ATLANTA - Georgia education officials on Thursday ordered investigations at 191 schools across the state where they found evidence of tampering on answer sheets for the state's standardized achievement test.

The order came after an inquiry on cheating by the Governor's Office of Student Achievement raised red flags regarding one in five of Georgia's 1,857 public elementary and middle schools. A large proportion of the schools were in Atlanta.

The inquiry flagged any school that had an abnormal number of erasures on answer sheets where the answers were changed from wrong to right, suggesting deliberate interference by teachers, principals or other administrators.

Experts said it could become one of the largest cheating scandals in the era of widespread standardized testing.

"This is the biggest erasure problem I've ever seen," said Gregory Cizek, a testing expert at the University of North Carolina. "This doesn't suggest that it was just kids randomly changing their answers; it suggests a pattern of unethical behavior on the part of either kids or educators."

Cizek praised Georgia for conducting the analysis, saying that many states do not monitor erasure rates to check for potential cheating.

Kathleen Mathers, the executive director of the state Office of Student Achievement, which is separate from the state Department of Education and is controlled by Gov.
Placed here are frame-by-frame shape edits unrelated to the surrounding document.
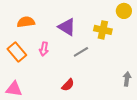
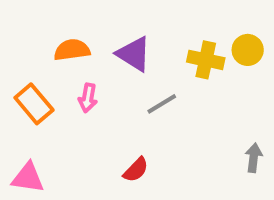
yellow circle: (124, 11) -> (248, 50), moved
orange semicircle: (26, 22) -> (72, 50), moved

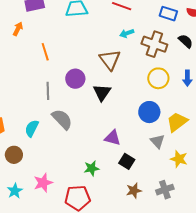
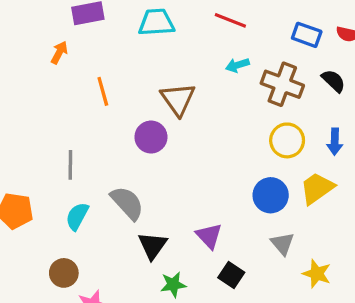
brown triangle: (110, 60) -> (178, 99), moved
gray line: (48, 91) -> (70, 165), moved
black triangle: (102, 93) -> (153, 246), moved
yellow trapezoid: (177, 122) -> (317, 188), moved
purple triangle: (112, 138) -> (209, 236), turned 30
brown circle: (14, 155) -> (64, 273), moved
Sonny Perdue, said the statewide analysis was done after a smaller one -- prompted in part by articles in the Atlanta Journal-Constitution -- led to an inquiry that found cheating at four schools. "It's an extra step to take to make sure the data accurately represents what our kids have learned, so that we know the best way to help them," Mathers said.

The Georgia analysis looked at 2009 test results from more than 125,000 students taking the state's Criterion-Referenced Competency Test, given in first through eighth grades in reading, language and math. The test is used primarily to measure school progress under the federal No Child Left Behind law. Students in some grades must pass the test before they can be promoted.